What If I Flew
- Malice Blūm
- May 1
- 3 min read
She sits at her desk like a bird in a cage,
a girl with a mind that won’t fit on the page.
Her pencil lies still, but her thoughts start to dance—
as the music board twinkles, she slips in a trance.
The chalk marks ignite with a shimmering breath,
they twirl into dancers defying all death.
A dotted half note leaps into the air,
and spins in three-four time with elegant flair.
A half rest bows low, a sharp note takes flight,
staves bloom into ribbons, then vanish from sight.
Basslines roll heavy and thunder on by,
as flutes weave their songs like a breeze gliding high.
The air becomes thick with a roaring, wild choir,
until the crescendo becomes something dire.

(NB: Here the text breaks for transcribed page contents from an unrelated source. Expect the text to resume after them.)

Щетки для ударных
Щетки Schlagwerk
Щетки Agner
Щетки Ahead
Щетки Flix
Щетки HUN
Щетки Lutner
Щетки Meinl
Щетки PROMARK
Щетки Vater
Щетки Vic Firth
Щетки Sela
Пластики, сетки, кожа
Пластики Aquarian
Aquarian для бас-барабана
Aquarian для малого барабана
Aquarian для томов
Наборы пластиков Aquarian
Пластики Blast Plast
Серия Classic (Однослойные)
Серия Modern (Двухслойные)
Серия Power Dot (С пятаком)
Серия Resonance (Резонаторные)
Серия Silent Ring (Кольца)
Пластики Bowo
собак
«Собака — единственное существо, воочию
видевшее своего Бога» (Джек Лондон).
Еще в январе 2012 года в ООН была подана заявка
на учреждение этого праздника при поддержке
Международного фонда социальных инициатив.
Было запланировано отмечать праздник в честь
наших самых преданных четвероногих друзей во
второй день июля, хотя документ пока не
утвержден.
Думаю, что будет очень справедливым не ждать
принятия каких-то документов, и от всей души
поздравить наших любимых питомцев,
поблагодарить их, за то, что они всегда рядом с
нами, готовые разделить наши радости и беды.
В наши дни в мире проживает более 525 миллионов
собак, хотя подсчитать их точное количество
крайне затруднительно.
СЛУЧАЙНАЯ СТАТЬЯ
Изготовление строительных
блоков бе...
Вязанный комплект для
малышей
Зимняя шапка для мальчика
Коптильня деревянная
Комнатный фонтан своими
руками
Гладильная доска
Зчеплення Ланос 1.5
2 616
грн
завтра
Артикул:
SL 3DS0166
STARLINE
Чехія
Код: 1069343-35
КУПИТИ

A crack in the staff, a flicker of gloom—
a sharp voice—not brass, not string, not bassoon.
’Twas the teacher, now chiding, baton in her hand:
“I need you to focus up here, understand?”

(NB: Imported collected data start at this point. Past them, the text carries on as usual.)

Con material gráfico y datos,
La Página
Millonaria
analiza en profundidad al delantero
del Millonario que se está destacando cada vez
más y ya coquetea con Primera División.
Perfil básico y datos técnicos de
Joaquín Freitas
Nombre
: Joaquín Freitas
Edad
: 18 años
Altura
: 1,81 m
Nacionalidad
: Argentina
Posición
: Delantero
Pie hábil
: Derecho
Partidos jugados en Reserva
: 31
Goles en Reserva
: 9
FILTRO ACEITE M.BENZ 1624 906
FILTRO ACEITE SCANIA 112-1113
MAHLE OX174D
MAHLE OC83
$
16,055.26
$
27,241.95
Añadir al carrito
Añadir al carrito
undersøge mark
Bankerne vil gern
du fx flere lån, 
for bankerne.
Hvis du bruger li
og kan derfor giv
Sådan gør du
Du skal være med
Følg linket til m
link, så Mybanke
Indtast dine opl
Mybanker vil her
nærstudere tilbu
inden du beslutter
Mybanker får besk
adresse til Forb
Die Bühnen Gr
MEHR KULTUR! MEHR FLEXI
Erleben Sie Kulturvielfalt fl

The music dissolves, the dancers withdraw,
but wonder still lingers, defying the law.
Her thoughts find the ticking, a hush wrapped in glass,
like breath on a window that’s trying to pass.
A round-faced timepiece with red rosy cheeks,
ticks on with two hands that twitch as it squeaks.

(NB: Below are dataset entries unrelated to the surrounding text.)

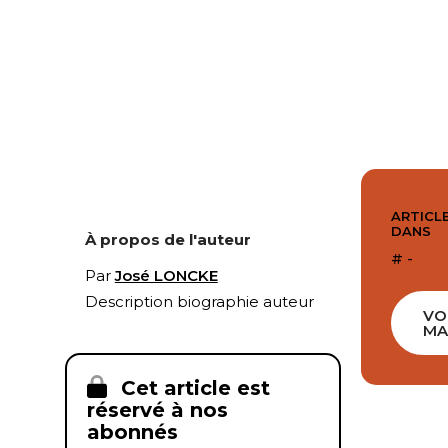
ARTICLE
DANS
À propos de l'auteur
# -
Par
José LONCKE
Description biographie auteur
VO
MA
Cet article est
réservé à nos
abonnés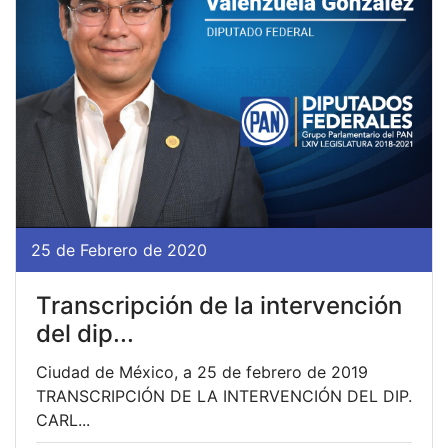
25 de Febrero de 2020
Transcripción de la intervención
del dip...
Ciudad de México, a 25 de febrero de 2019
TRANSCRIPCIÓN DE LA INTERVENCIÓN DEL DIP.
CARL...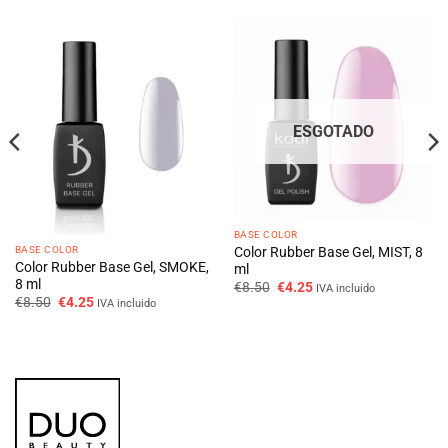
ESGOTADO
BASE COLOR
Color Rubber Base Gel, MIST, 8
BASE COLOR
Color Rubber Base Gel, SMOKE,
ml
8 ml
O
O
€
8.50
€
4.25
IVA incluido
preço
preço
O
O
€
8.50
€
4.25
IVA incluido
original
atual
preço
preço
era:
é:
original
atual
€8.50.
€4.25.
era:
é:
€8.50.
€4.25.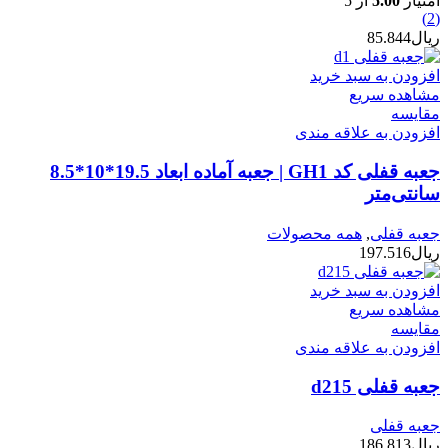
امتیاز
5.00
از 5
(2)
ریال
85.844
افزودن به سبد خرید
مشاهده سریع
مقایسه
افزودن به علاقه مندی
جعبه قفلی کد GH1 | جعبه آماده ابعاد 19.5*10*8.5
سانتی‌متر
جعبه قفلی
,
همه محصولات
ریال
197.516
افزودن به سبد خرید
مشاهده سریع
مقایسه
افزودن به علاقه مندی
جعبه قفلی d215
جعبه قفلی
ریال
186.813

The numbers all twist, they refuse to stay—
three becomes six, then it floats far away.
They dance a brisk waltz, in synchronized pairs,
swirling and twirling like dreams through the air.
But just as the rhythm reached new crescendos,
a hush falls again in diminuendo.
The cherub now frowns, with a scolding in rhyme:
“Return to your places—behave, and keep time!”
It ticks with a twitch and a sharp little glare—
then the teacher again, with a cold, burning stare.
The clock hands crawl slowly, the charm is erased,
no waltzing of numbers, no shimmering grace.
Her eyes dim to silence, the dream overthrown,
as she lays down her head with a soft, quiet groan.
But something still stirs her, the world slipping through,
as the windows invite her with skies painted blue.
The hum of the lesson begins to recede,
replaced by the whisper of wind through the leaves.
The ceiling dissolves and the walls fade away—
the chalk and the clock just echoes of day.
The desks turn to vapor, the lessons to mist,
and silence becomes too unreal to exist.
She leans out of time, from the pull of the ground,
where disembodied birds let melody sound.
Three bluejays perch on a tree just in sight,
their feathers like scribbles that shimmer in flight.
Now she’s in the branches, as small as they seem,
watching them soar through a watercolor dream.
Two take to the wind, but the last does not flee—
it watches the girl, as if waiting to see.
Perched in the boughs, the girl longs to ascend,
to where music and wind weave a world without end.
The earth lies below, like a thought once untrue,
as the tree’s branches part, carving pathways anew.
She looks down in wonder, a hush in her chest—
her body below her, unmoving, at rest.
The line becomes thin between dream and what’s true,
as she turns to the sky and thinks,
“What if I flew?”
This poem was inspired by a very real and familiar feeling: sitting in a music class, utterly bored, watching the clock tick slowly toward freedom. I remember being trapped in that space, not because I didn’t care about learning, but because my mind simply didn’t fit in the rigid, structured expectations of the classroom. While the teacher lectured and the board filled with notes, my imagination was already dancing far away—spinning stories, images, melodies, and dreams.
At its heart, this poem is a reflection on how traditional schooling can sometimes stifle creativity instead of nurturing it. Not all children learn the same way. Some kids live in the margins, where the real symphony is happening behind their eyes.
“What If I Flew?” is for every student who has felt unseen in the classroom. For every child whose thoughts don’t fit neatly on the lines of a staff or within the ticking of a clock. It’s about the quiet rebellion of imagination—and the longing for a world where that inner fire is not only seen, but celebrated. The rhythm and style of this poem takes some cues from “A Visit From St. Nicholas” (aka ’Twas the Night Before Christmas)—a childhood favorite of mine that always stuck with me because of its musicality and vivid imagery. I wanted to capture that same whimsical, almost magical tone, but use it to tell a different kind of story: not of Santa Claus, but of a child daydreaming her way out of a classroom, escaping into a dreamworld of music, birds, and boundless sky.